PROBLEM STATEMENT: Each line from the one containing "MAGVETŐ KIADÓ" to the end of the listing below should be output exactly; no other line is wanted.

RECORDS SUPPLIED:
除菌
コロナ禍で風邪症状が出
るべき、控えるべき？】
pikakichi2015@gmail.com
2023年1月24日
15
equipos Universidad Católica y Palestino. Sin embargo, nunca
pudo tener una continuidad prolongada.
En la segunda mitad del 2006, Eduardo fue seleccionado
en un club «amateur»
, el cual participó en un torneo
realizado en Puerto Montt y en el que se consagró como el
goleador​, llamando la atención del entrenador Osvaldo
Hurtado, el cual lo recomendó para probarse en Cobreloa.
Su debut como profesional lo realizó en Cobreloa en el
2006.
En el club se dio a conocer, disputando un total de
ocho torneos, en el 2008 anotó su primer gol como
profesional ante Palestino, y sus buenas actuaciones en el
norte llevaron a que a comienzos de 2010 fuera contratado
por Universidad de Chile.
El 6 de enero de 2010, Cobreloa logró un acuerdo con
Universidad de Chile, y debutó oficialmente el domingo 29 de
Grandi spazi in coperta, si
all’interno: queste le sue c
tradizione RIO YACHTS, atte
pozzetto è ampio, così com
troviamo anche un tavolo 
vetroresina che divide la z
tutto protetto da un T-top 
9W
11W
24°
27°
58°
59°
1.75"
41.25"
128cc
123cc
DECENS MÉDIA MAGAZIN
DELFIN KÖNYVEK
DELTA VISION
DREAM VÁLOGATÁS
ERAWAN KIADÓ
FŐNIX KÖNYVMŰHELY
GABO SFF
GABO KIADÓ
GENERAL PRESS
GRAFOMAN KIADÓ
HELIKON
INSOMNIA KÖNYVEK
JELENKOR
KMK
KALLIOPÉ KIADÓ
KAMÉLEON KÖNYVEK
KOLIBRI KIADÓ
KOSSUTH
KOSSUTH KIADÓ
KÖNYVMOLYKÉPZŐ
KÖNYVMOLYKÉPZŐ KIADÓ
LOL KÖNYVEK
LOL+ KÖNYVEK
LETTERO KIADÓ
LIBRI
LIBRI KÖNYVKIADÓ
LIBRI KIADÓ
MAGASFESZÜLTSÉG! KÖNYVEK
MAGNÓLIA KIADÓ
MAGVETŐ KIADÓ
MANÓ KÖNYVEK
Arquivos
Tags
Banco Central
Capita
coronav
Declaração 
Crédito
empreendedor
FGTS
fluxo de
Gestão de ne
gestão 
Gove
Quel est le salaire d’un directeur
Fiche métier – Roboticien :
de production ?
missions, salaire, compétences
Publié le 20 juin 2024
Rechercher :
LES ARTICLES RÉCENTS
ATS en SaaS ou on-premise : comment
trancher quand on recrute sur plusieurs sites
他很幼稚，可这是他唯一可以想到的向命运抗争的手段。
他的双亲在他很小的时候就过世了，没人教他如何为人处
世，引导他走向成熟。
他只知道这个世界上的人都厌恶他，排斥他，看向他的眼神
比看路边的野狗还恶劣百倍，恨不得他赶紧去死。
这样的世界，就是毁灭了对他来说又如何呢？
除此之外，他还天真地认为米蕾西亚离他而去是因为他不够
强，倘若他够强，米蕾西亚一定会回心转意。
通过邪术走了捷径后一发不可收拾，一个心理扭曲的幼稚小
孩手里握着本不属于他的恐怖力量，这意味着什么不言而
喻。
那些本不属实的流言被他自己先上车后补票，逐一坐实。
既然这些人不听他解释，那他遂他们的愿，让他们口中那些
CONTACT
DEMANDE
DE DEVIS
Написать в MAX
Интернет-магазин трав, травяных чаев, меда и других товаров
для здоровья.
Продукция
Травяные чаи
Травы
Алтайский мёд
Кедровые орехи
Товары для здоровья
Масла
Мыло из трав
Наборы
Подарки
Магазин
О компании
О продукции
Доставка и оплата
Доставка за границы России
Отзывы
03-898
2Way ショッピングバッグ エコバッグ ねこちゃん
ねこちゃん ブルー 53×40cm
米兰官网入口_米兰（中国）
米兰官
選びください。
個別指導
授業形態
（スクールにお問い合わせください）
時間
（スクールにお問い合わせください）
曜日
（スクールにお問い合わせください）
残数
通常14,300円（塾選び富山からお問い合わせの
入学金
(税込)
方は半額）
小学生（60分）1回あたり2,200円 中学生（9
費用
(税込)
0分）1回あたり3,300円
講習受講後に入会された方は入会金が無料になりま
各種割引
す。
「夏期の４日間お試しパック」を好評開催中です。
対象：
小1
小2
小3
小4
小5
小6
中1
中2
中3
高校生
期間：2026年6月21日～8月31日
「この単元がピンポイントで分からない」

WRITTEN REPLY:
MAGVETŐ KIADÓ
MANÓ KÖNYVEK
Arquivos
Tags
Banco Central
Capita
coronav
Declaração 
Crédito
empreendedor
FGTS
fluxo de
Gestão de ne
gestão 
Gove
Quel est le salaire d’un directeur
Fiche métier – Roboticien :
de production ?
missions, salaire, compétences
Publié le 20 juin 2024
Rechercher :
LES ARTICLES RÉCENTS
ATS en SaaS ou on-premise : comment
trancher quand on recrute sur plusieurs sites
他很幼稚，可这是他唯一可以想到的向命运抗争的手段。
他的双亲在他很小的时候就过世了，没人教他如何为人处
世，引导他走向成熟。
他只知道这个世界上的人都厌恶他，排斥他，看向他的眼神
比看路边的野狗还恶劣百倍，恨不得他赶紧去死。
这样的世界，就是毁灭了对他来说又如何呢？
除此之外，他还天真地认为米蕾西亚离他而去是因为他不够
强，倘若他够强，米蕾西亚一定会回心转意。
通过邪术走了捷径后一发不可收拾，一个心理扭曲的幼稚小
孩手里握着本不属于他的恐怖力量，这意味着什么不言而
喻。
那些本不属实的流言被他自己先上车后补票，逐一坐实。
既然这些人不听他解释，那他遂他们的愿，让他们口中那些
CONTACT
DEMANDE
DE DEVIS
Написать в MAX
Интернет-магазин трав, травяных чаев, меда и других товаров
для здоровья.
Продукция
Травяные чаи
Травы
Алтайский мёд
Кедровые орехи
Товары для здоровья
Масла
Мыло из трав
Наборы
Подарки
Магазин
О компании
О продукции
Доставка и оплата
Доставка за границы России
Отзывы
03-898
2Way ショッピングバッグ エコバッグ ねこちゃん
ねこちゃん ブルー 53×40cm
米兰官网入口_米兰（中国）
米兰官
選びください。
個別指導
授業形態
（スクールにお問い合わせください）
時間
（スクールにお問い合わせください）
曜日
（スクールにお問い合わせください）
残数
通常14,300円（塾選び富山からお問い合わせの
入学金
(税込)
方は半額）
小学生（60分）1回あたり2,200円 中学生（9
費用
(税込)
0分）1回あたり3,300円
講習受講後に入会された方は入会金が無料になりま
各種割引
す。
「夏期の４日間お試しパック」を好評開催中です。
対象：
小1
小2
小3
小4
小5
小6
中1
中2
中3
高校生
期間：2026年6月21日～8月31日
「この単元がピンポイントで分からない」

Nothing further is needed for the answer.